THE RECORDS:
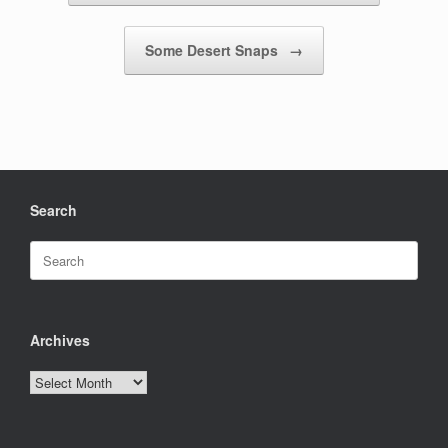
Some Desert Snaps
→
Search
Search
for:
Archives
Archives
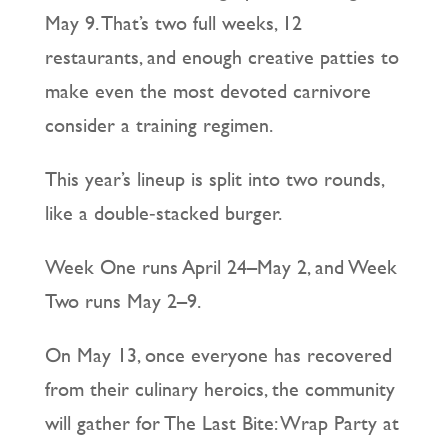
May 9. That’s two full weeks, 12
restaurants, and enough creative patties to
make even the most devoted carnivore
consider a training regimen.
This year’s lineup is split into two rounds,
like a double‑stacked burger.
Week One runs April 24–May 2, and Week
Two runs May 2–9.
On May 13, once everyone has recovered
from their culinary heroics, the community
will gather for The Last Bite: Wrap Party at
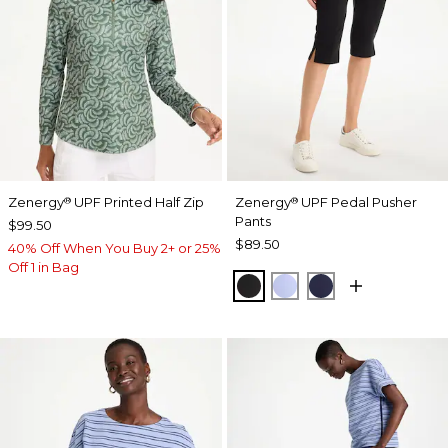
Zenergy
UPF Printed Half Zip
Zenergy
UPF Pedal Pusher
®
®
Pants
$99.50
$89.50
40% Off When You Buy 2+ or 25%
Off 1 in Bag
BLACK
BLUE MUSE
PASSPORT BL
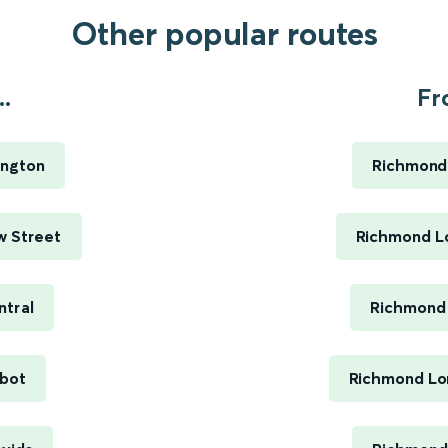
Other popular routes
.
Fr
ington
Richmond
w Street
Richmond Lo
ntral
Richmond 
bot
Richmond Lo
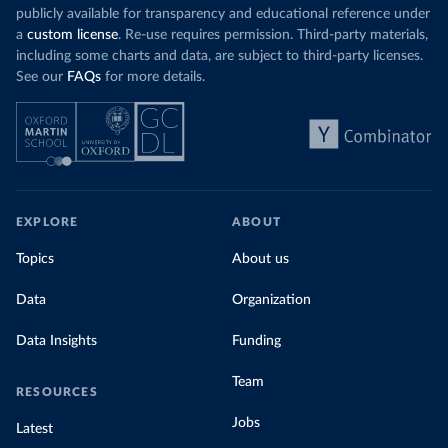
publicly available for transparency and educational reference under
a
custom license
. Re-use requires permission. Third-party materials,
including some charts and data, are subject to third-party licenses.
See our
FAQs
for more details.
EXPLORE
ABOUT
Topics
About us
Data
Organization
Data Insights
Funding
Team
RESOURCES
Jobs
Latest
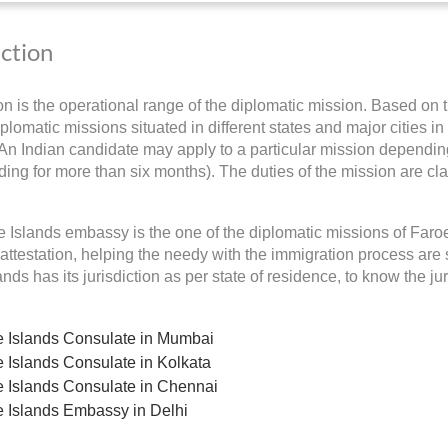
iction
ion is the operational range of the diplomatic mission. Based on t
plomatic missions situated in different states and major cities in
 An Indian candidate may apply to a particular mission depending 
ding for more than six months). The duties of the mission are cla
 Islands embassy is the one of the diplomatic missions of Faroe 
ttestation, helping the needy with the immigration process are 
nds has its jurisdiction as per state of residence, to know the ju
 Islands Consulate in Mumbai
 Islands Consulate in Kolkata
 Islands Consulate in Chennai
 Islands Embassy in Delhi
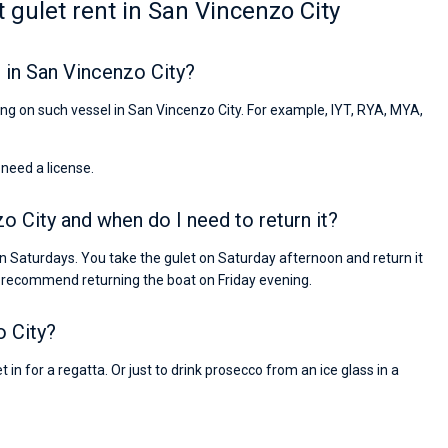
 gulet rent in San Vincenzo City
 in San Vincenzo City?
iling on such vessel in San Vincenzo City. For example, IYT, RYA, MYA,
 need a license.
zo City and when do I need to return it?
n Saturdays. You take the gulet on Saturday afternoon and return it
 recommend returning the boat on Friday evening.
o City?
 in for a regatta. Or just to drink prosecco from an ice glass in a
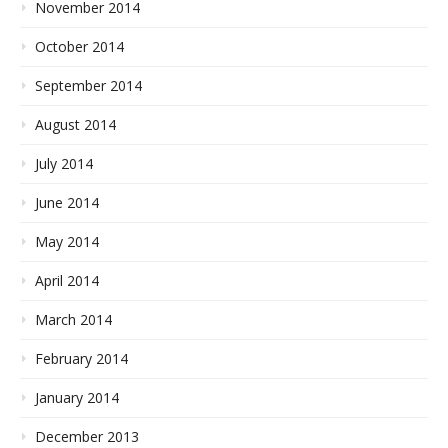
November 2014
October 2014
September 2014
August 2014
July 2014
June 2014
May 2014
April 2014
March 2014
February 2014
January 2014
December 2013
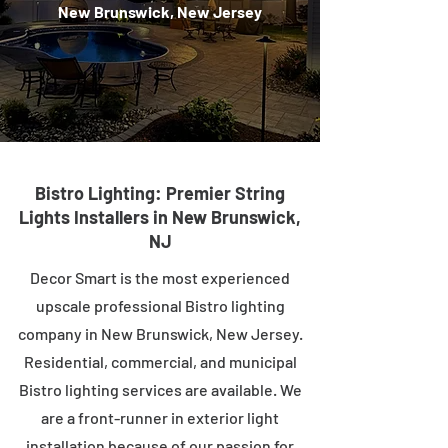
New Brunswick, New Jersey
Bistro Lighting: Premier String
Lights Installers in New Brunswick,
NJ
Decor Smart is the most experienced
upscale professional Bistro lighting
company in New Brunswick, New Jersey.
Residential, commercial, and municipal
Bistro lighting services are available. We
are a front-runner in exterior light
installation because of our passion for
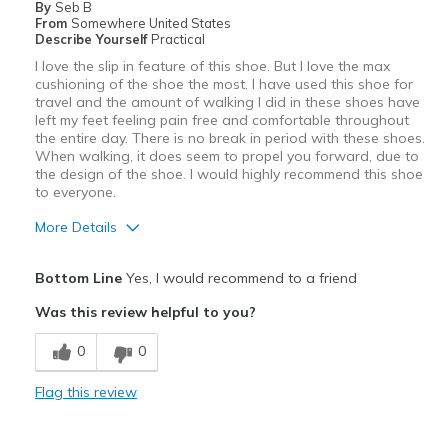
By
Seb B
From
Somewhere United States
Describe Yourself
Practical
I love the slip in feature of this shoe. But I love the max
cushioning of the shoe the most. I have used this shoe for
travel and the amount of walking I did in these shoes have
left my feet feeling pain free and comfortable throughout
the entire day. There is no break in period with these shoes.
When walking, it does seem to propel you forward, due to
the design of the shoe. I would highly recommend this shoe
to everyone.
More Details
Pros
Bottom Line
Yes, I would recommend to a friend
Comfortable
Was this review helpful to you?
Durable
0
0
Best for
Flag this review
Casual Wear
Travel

* * *

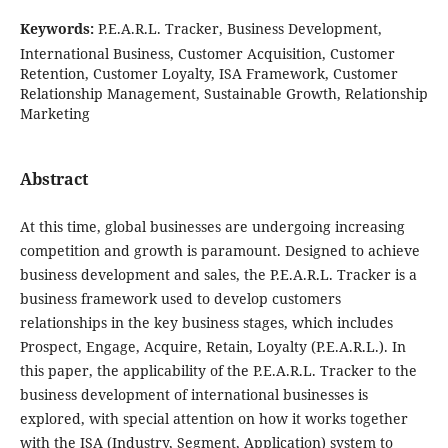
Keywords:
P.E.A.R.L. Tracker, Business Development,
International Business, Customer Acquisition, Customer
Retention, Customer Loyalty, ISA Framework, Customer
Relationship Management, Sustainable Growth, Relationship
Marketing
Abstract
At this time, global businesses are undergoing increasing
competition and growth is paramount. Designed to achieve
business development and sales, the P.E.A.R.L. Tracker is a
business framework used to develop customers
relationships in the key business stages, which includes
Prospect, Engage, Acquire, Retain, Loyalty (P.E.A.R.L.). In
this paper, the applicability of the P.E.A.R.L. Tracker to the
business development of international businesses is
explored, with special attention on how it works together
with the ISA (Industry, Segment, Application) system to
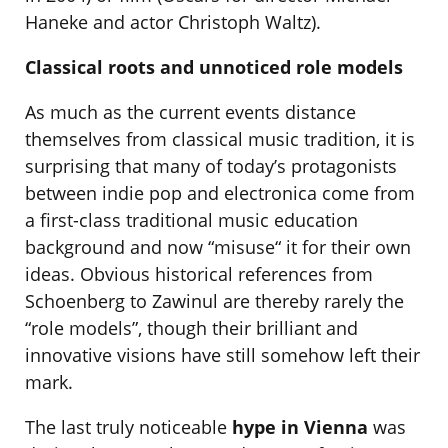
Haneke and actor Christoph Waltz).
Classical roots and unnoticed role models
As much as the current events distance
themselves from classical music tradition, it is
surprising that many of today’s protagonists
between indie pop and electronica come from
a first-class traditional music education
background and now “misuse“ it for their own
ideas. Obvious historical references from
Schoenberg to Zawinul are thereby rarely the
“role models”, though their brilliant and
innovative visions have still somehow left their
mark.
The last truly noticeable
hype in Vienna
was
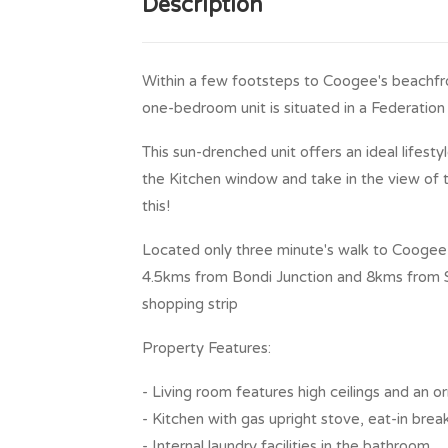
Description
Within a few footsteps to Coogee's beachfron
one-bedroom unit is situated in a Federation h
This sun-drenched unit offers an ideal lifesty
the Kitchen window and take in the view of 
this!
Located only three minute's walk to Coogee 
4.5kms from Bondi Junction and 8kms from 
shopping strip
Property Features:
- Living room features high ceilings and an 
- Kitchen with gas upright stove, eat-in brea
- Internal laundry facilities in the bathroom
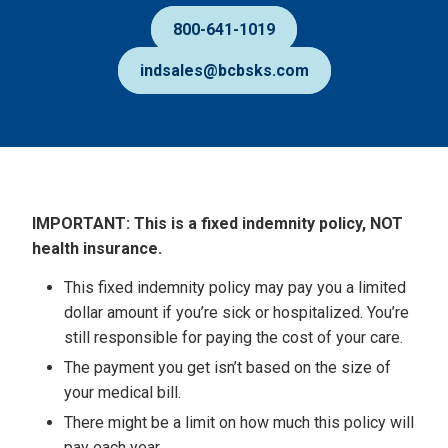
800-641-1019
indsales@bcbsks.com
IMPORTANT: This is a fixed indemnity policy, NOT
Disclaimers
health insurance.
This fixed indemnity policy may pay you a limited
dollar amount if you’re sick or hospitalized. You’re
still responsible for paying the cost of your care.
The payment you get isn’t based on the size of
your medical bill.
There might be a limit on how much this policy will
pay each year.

==

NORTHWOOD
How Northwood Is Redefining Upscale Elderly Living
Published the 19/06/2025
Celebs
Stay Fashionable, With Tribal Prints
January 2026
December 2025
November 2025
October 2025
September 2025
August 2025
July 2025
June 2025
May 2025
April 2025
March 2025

WHAT YOU ARE ASKED TO DO: Copy out each line of the entries above that holds "everyone".

EXERCISE ANSWER:
On May 13, once everyone has recovered
to everyone.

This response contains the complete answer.